Removing Left Recursion in ANTLR
If you are writing the grammar, then of course you try to write it to avoid the pitfalls of your particular parser generator.
Usually, in my experience, I get some reference manual for the (legacy) language of interest, and it already contains a grammar or railroad diagrams, and it is what it is.
In that case, pretty much left recursion removal from a grammar is done by hand. There's no market for left-recursion-removal tools, and if you had one, it would be specialized to a grammar syntax that didn't match the grammar syntax you have.
Doing this removal is mostly a matter of sweat in many cases, and there isn't usually tons of it. So the usual approach is get out your grammar knife and have at it.

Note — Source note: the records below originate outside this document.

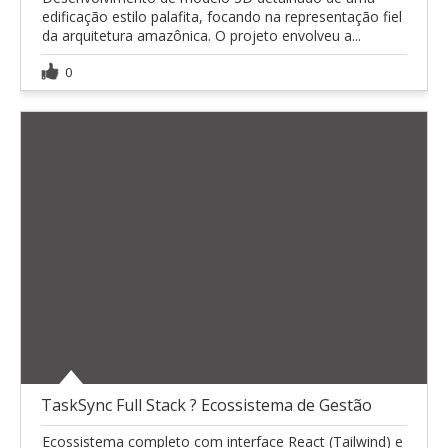
edificação estilo palafita, focando na representação fiel
da arquitetura amazônica. O projeto envolveu a...
0
TaskSync Full Stack ? Ecossistema de Gestão
Ecossistema completo com interface React (Tailwind) e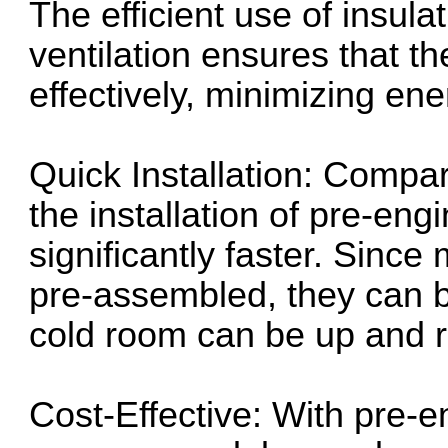
The efficient use of insulat
ventilation ensures that t
effectively, minimizing en
Quick Installation: Compare
the installation of pre-en
significantly faster. Sinc
pre-assembled, they can be
cold room can be up and ru
Cost-Effective: With pre-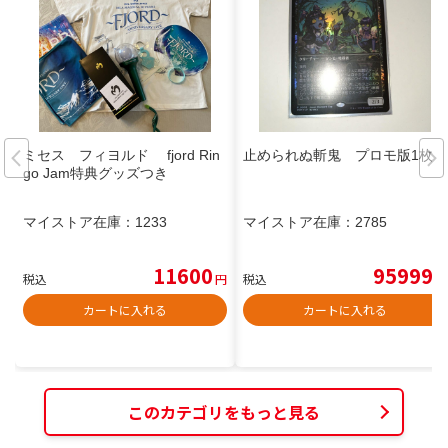
ミセス フィヨルド fjord Rin
止められぬ斬鬼 プロモ版1枚
go Jam特典グッズつき
マイストア在庫：
1233
マイストア在庫：
2785
11600
95999
税込
円
税込
円
カートに入れる
カートに入れる
このカテゴリをもっと見る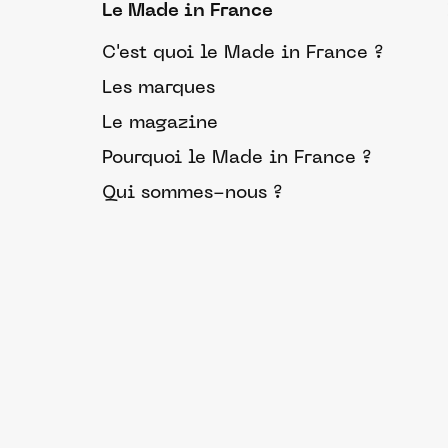
Le Made in France
C'est quoi le Made in France ?
Les marques
Le magazine
Pourquoi le Made in France ?
Qui sommes-nous ?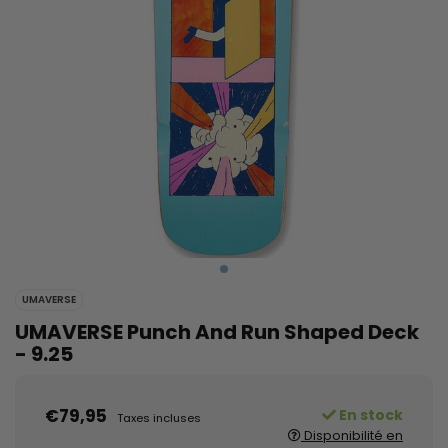
UMAVERSE
UMAVERSE Punch And Run Shaped Deck
- 9.25
€79,95
En stock
Taxes incluses
Disponibilité en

I don't think how you remove left recursion changes how ANTLR gets trees. You have to do the left recursion removal first, or ANTLR (or whatever LL parser generator you are using) simply won't accept your grammar.
There are those of us that don't want the parser generator to put any serious constraints on what we can write for a context free grammar. In this case you want to use something like a GLR parser generator, which handles left- or right-recursion with ease. Unreasonable people can even insist on automated AST generation with no effort on the part of the grammar writer. For a tool that can do both, see DMS Software Reengineering Toolkit.
Consider something like a typical parameter list:
parameter_list: parameter
| parameter_list ',' parameter
;
Since you don't care about anything like precedence or associativity with parameters, this is fairly easy to convert to right recursion, at the expense of adding an extra production:
parameter_list: parameter more_params
;
more_params:
| ',' parameter more_params
;
For the most serious cases, you might want to spend some time in the Dragon Book. Doing a quick check, this is covered primarily in chapter 4.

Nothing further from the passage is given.